La posición del articulista se halla justamente en los antípodas, en particular en punto a su próxima resurrección. A casi un siglo de distancia de su corta trayectoria, la del catolicismo español de la hora presente convierte a aquella en mera amenaza fantasmal, esgrimida por espíritus alhacarientos prestos a enturbiar la convivencia de sus coetáneos con escritos y leyendas deturpadores de su inmediato ayer. Pues, en efecto, las estructuras y coordenadas del catolicismo hispano son hodiernamente casi por entero diferentes a las de la España de los años 30 de la centuria anterior. El «invierno» imperante hoy en su demografía, testimonio público de su credo, su presencia en los principales medios de comunicación y su vigencia en las más importantes proyecciones culturales descartan por completo cualquier intento de hegemonía social o recobro de una roborante salud, indispensables para la plasmación de un clima que hiciese de humus de un movimiento confesional comparable con el que encarnaran hace 80 años las aspiraciones políticas de la gran masa del catolicismo español.
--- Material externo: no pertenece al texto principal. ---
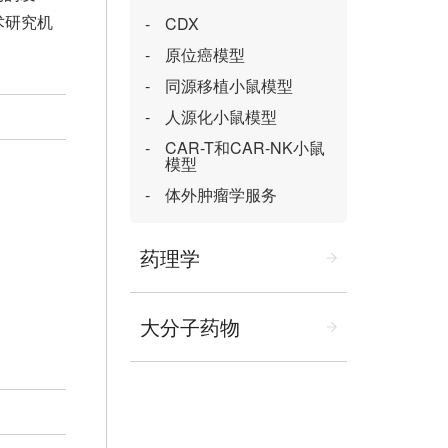
术研究机
CDX
原位癌模型
同源移植小鼠模型
人源化小鼠模型
CAR-T和CAR-NK小鼠
模型
体外肿瘤学服务
药理学
大分子药物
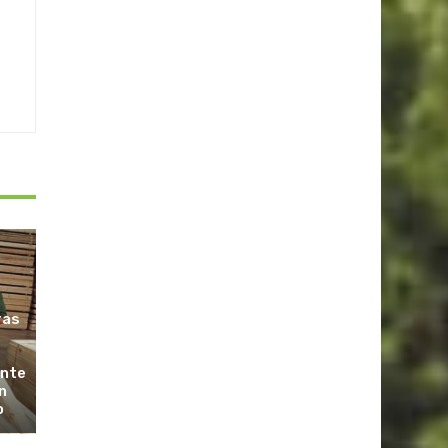
ras
ante
n
o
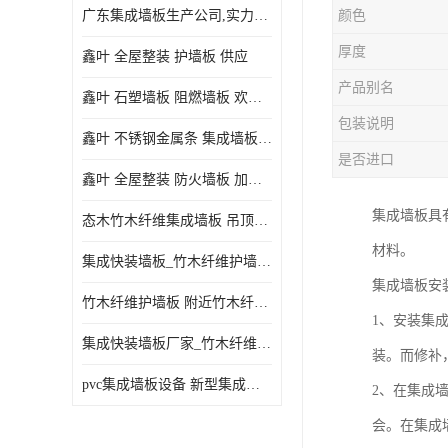
广东集成墙板生产公司,实力厂家-配送+设计+安装-没中间商
颜色
厚度
鑫叶 全屋整装 护墙板 供应
产品别名
鑫叶 石塑墙板 阻燃墙板 欢迎选购
包装说明
鑫叶 不锈钢金属条 集成墙板阴角线 欢迎选购
是否进口
鑫叶 全屋整装 防火墙板 加工定制
集成墙板具
态木竹木纤维集成墙板 吊顶板材 扣板快装 护墙板
材料。
集成快装墙板_竹木纤维护墙板厂家_竹木纤维集成墙板厂家
集成墙板安
竹木纤维护墙板 附近竹木纤维集成墙板厂
1、安装集
集成快装墙板厂家_竹木纤维护墙板厂家_竹木纤维集成墙板厂家
装。而修补
pvc集成墙板设备 新型集成墙板 厂家供应
2、在集成
会。在集成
Como se recordará, la CEDA ha tenido dos historiadores de solvencia. Uno, el llorado Javier Tusell y otro, el sobresaliente estasiólogo Montero Gibert; el primero inclinado al elogio mesurado, y el segundo más alabeado a la crítica. Dada a la imprenta la mayor parte del corpus bibliográfico acerca de la CEDA en lo más alto de la ola progresista-marxista que dominara nuestra historiografía contemporánea en los comedios y postrimerías del novecientos, no resulta sorprendente la visión aceradamente negativa de la versión original y acaso más genuina de la democracia-cristiana española, representada por la formación que acaudillase un líder en verdad excepcional: José María Gil Robles. Pura reacción, encubierto bonapartismo, totalitarismo light, dictadura demagógica, caudillismo populista…, de todas estas y otras muchas maneras de idéntico tenor se ha definido un partido moderno, al que sus dirigentes más descollantes pretendieron convertir en movimiento reformador de la arcaica vida española, sin más logro que poner al descubierto la contradicciones de su militancia y la ancha separación entre el aparato y la masa de maniobra.

Empero sin engolfarse en controversias propias de especialistas, cabe, en esta hora difícil de nuestra nación, recordar y enaltecer la actividad y militancia en la CEDA de las esferas populares y de las clases medias de mayor adhesión a su credo religioso tradicional, que acudieron a la llamada hecha por Ángel Herrera y los cuadros por él adiestrados, para crear un partido de identidad demócrata-cristiana y vocación centrista. Cuando en la decisiva tesitura en la que el resto de las grandes fuerzas del régimen ofrecieran un desolador déficit en la voluntad de concordia y confianza en las virtualidades del Sistema, la fe democrática de sus hombres y mujeres -numerosas y admirables…- se mantuvo intacta. Que una y otra se volatizaran en el trágico julio de 1936, no puede desmentir la autenticidad de la inserción y el compromiso de la CEDA con el rumbo de una República en cuyo desastrado final no le cupo -con empleo del rasero más exigente- mayor responsabilidad que la de los sectores que se arrogaron la custodia de sus esencias.

Tal es el balance histórico del movimiento o partido cuyo actualizado legado inquieta las noches de no pocos observadores y comentaristas de la vida pública española. Si así, desgraciadamente, fuese, no han de angustiarse en exceso. La adusta e insobornable Clío les disipará todas las pesadillas de ese género. Bastará que, morosamente, lean sin prisas ni anteojeras la publicística más acribiosa sobre la grave e importante cuestión. Sin excusa ni delación alguna, las páginas a ella dedicadas por J. Pabón en su inmarcesible y eterno Cambó.

José Manuel Cuenca Toribio es miembro de la Real Academia de Doctores de España.